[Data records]
━━━━━━━━━━

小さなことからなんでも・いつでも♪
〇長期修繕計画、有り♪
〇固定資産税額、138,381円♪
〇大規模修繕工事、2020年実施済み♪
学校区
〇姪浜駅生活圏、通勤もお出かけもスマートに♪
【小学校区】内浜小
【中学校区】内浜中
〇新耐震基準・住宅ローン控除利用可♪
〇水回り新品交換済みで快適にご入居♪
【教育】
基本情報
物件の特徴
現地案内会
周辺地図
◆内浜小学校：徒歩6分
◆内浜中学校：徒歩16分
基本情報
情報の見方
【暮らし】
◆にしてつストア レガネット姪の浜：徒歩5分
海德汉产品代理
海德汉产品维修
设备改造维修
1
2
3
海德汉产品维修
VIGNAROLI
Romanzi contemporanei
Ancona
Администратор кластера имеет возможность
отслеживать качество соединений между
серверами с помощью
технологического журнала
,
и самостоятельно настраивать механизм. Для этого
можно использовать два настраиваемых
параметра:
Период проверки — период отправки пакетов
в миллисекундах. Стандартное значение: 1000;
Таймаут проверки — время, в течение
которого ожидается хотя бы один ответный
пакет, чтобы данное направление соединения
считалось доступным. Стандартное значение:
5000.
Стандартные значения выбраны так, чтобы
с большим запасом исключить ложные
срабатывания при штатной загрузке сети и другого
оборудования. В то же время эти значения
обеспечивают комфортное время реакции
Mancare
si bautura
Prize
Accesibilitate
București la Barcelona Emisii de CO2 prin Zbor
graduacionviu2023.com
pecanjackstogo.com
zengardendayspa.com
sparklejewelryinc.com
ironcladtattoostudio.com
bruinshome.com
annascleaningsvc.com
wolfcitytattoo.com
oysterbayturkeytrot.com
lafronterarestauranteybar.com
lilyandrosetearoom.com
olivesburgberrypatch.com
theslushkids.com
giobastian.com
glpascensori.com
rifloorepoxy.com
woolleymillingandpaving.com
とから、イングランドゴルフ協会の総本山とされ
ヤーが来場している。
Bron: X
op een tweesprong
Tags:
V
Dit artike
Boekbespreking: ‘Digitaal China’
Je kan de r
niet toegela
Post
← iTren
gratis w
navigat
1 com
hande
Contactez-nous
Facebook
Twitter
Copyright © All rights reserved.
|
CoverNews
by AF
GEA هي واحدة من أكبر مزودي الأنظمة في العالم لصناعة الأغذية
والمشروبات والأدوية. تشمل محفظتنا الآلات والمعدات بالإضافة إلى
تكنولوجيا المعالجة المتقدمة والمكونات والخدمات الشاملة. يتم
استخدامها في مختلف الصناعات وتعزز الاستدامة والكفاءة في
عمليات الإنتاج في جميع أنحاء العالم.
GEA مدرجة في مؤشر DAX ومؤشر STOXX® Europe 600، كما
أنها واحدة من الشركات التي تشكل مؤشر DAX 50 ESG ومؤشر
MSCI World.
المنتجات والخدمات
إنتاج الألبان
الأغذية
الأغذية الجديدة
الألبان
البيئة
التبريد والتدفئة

━━━━━━━━━━

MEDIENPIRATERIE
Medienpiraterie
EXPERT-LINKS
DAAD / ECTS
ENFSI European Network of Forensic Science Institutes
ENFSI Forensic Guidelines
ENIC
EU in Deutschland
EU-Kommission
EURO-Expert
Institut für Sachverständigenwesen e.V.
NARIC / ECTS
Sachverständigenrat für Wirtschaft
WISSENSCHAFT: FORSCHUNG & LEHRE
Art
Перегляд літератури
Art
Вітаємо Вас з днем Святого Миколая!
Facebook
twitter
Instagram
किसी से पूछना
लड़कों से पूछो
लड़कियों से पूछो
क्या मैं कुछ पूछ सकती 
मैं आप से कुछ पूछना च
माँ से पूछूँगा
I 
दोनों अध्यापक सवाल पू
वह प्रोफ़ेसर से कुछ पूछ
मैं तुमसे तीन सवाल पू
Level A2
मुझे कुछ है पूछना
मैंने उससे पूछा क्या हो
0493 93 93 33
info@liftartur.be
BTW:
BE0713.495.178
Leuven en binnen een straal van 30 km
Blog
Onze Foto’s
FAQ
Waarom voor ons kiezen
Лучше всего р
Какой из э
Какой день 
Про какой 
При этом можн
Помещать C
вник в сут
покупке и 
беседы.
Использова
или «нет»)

━━━━━━━━━━

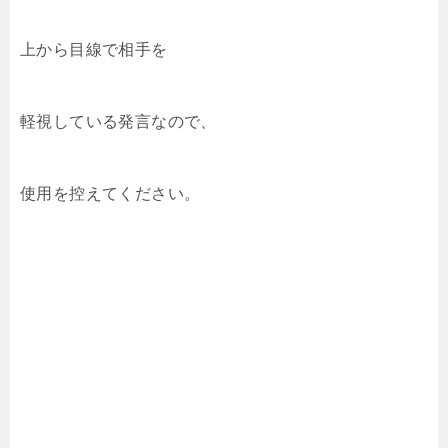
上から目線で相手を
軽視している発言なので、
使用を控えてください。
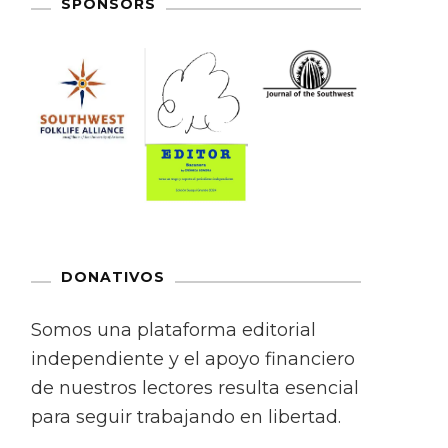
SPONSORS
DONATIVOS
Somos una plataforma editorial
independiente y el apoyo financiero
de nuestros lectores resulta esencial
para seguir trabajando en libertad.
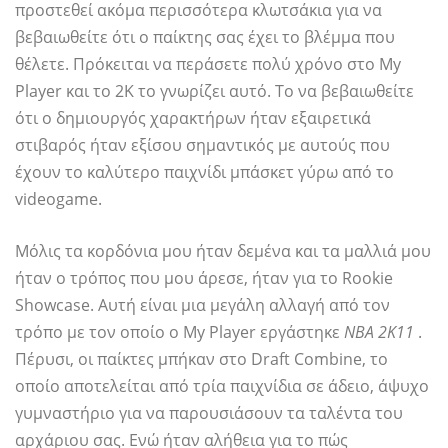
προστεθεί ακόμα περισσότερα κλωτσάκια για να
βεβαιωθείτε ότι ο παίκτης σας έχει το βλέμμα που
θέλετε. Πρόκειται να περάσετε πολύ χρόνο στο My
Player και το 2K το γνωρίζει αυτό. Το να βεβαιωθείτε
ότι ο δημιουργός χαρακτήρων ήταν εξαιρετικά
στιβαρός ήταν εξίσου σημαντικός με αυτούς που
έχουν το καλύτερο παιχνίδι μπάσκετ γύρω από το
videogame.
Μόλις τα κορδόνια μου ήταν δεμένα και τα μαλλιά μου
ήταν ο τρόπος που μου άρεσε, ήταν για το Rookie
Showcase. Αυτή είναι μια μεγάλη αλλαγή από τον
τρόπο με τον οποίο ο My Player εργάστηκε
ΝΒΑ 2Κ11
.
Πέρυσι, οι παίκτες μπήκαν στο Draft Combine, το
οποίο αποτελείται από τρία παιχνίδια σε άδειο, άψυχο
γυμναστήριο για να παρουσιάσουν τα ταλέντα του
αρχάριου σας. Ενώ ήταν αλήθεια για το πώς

━━━━━━━━━━

Required work —
Above this instruction are the records; retype exactly the lines from the one containing "〇姪浜駅生活圏、通勤もお出かけもスマートに♪" up to and including the one containing "sparklejewelryinc.com".

Solved exercise —
〇姪浜駅生活圏、通勤もお出かけもスマートに♪
【小学校区】内浜小
【中学校区】内浜中
〇新耐震基準・住宅ローン控除利用可♪
〇水回り新品交換済みで快適にご入居♪
【教育】
基本情報
物件の特徴
現地案内会
周辺地図
◆内浜小学校：徒歩6分
◆内浜中学校：徒歩16分
基本情報
情報の見方
【暮らし】
◆にしてつストア レガネット姪の浜：徒歩5分
海德汉产品代理
海德汉产品维修
设备改造维修
1
2
3
海德汉产品维修
VIGNAROLI
Romanzi contemporanei
Ancona
Администратор кластера имеет возможность
отслеживать качество соединений между
серверами с помощью
технологического журнала
,
и самостоятельно настраивать механизм. Для этого
можно использовать два настраиваемых
параметра:
Период проверки — период отправки пакетов
в миллисекундах. Стандартное значение: 1000;
Таймаут проверки — время, в течение
которого ожидается хотя бы один ответный
пакет, чтобы данное направление соединения
считалось доступным. Стандартное значение:
5000.
Стандартные значения выбраны так, чтобы
с большим запасом исключить ложные
срабатывания при штатной загрузке сети и другого
оборудования. В то же время эти значения
обеспечивают комфортное время реакции
Mancare
si bautura
Prize
Accesibilitate
București la Barcelona Emisii de CO2 prin Zbor
graduacionviu2023.com
pecanjackstogo.com
zengardendayspa.com
sparklejewelryinc.com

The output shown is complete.